The project includes a sample looker.ini file here:

  • Example of looker.ini file
  • Note: The looker.ini file contains multiple sections, each section is associated with the API credentials of an individual instance.

Resources to Set up looker.ini File

Install / Setup

[1] Create a virtual 'test' environment

$ virtualenv lco   
$ source lco/bin/activate         

[2] Install the 'lco' package

$ pip3 install --editable .  

[3] Confirm Initial Packages

Run pip3 list

install_pic

Install Troubleshooting

Note: Depending on the IDE (VS Code, Sublime, etc...) the method of activating your virtual environment may differ. A common quick troubleshoot item is to make sure the virtual environment is being used when trying to run lco commands.

For example if using VS Code, see (steps around "Select Interpreter")[https://code.visualstudio.com/docs/python/environments#_using-the-create-environment-command], where you will want to make sure the 'lco' interpreter is being used:

install_pic

Demo

CLI Skeleton / how to run:

  • Example comamnds:
    • lco init : Commands here will be used to set up instances and environment
      • For the first time running the script, users should init as the first step
    • lco run: Commands here will be involved with running the dashboard/Look checkers
      • Run leverages the file created from the init phase
  • If one instance+branch is added during init, the tool will check content against that one instance+branch upon lco run dash. If two or more are added during init, the tool will check and also compare all instance+branch runs to each other during lco run dash.

CLI Flows

[1] init

Used to set up the instance + environment (dev or prod). There are two ways of setting up the cli, either through a guided, user-input [A] Setup, or through a single CLI command [B] CLI. Either method creates or overwrites the '/configs/instance_environment_configs.yaml' file.

[A] Setup

Run setup via user inputs within the command line. Unless you are frequently switching the branch / project, user's will only have to run the init setup commands infrequently. Setup values are stored to a yaml file which will be used during the run comamnds

Setup Flow
  • Run lco init setup
  • See Recording: lco init

[B] CLI

Skips the guided setup and allows users to enter in the instance + environment information as command line args.

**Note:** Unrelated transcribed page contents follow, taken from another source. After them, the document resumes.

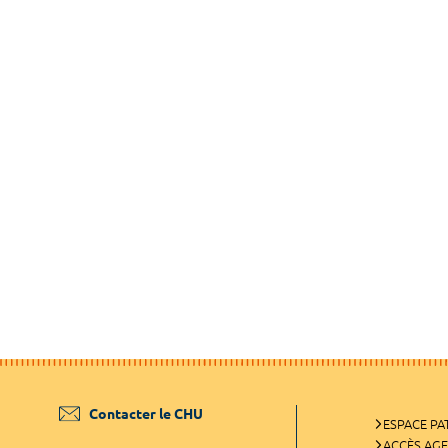
Contacter le CHU
ESPACE PA
ACCÈS AG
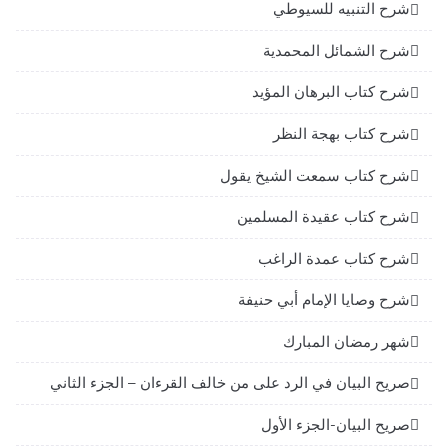
شرح التنبيه للسيوطي
شرح الشمائل المحمدية
شرح كتاب البرهان المؤيد
شرح كتاب بهجة النظر
شرح كتاب سمعت الشيخ يقول
شرح كتاب عقيدة المسلمين
شرح كتاب عمدة الراغب
شرح وصايا الإمام أبي حنيفة
شهر رمضان المبارك
صريح البيان في الرد على من خالف القرءان – الجزء الثاني
صريح البيان-الجزء الأول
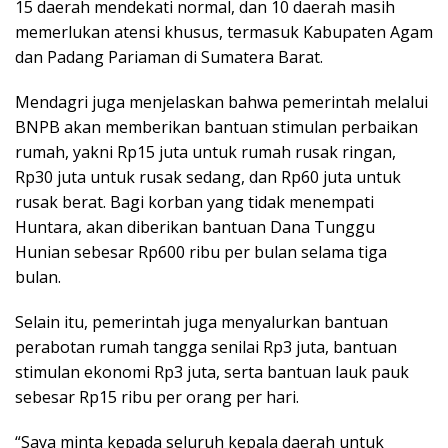
15 daerah mendekati normal, dan 10 daerah masih
memerlukan atensi khusus, termasuk Kabupaten Agam
dan Padang Pariaman di Sumatera Barat.
Mendagri juga menjelaskan bahwa pemerintah melalui
BNPB akan memberikan bantuan stimulan perbaikan
rumah, yakni Rp15 juta untuk rumah rusak ringan,
Rp30 juta untuk rusak sedang, dan Rp60 juta untuk
rusak berat. Bagi korban yang tidak menempati
Huntara, akan diberikan bantuan Dana Tunggu
Hunian sebesar Rp600 ribu per bulan selama tiga
bulan.
Selain itu, pemerintah juga menyalurkan bantuan
perabotan rumah tangga senilai Rp3 juta, bantuan
stimulan ekonomi Rp3 juta, serta bantuan lauk pauk
sebesar Rp15 ribu per orang per hari.
“Saya minta kepada seluruh kepala daerah untuk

For users running automated bash type scripts, this will likely be the preferred method if they are switching between branches, projects, and instances frequently.

CLI Flow
  • Run lco init cli
  • See Recording: TBD
  • Example setting up two runs, one on the production branch of an instance called MyInstance (as named in looker.ini), and a second on the my_dev_branch branch of my_test_project project in the AnotherInstance instance: lco init cli -i MyInstance production -i AnotherInstance my_test_project::my_dev_branch
    • Note: Always use two colons '::' to between the project and branch, i.e. project::branch

[2] run

[A] me

Running command lco run me will test the 'looker.ini' and 'instance_environment_configs.yaml' files.

[B] dash

  • This runs the Looker Content Observer against a dashboard
  • Set the desired tests in '/config/config_tests.yaml'
  • An example command would be lco run dash -d 17 -d 18 --csv mydashresults. This would run the tool against dashboards 17 and 18 and save the results to '/outputs/mydashresults_hh_mm_ss_dd_yyyy' with the suffix containing the time and date of the run in UTC.
  • If run from a different folder than the location of 'looker.ini', the additional command -f --looker-file-path PATH is needed

[C] look

  • This runs the Looker Content Observer against a Look
  • Set the desired tests in '/config/config_tests.yaml'
  • An example command would be lco run look -l 17 -l 18 --csv mylookresults. This would run the tool against Looks 17 and 18 and save the results to '/outputs/mylookresults_hh_mm_ss_dd_yyyy' with the suffix containing the time and date of the run in UTC.
  • If run from a different folder than the location of 'looker.ini', the additional command -f --looker-file-path PATH is needed

Logging

Additional command logs can be added to track and trace API calls at the logging levels of ['debug', 'info','critical'].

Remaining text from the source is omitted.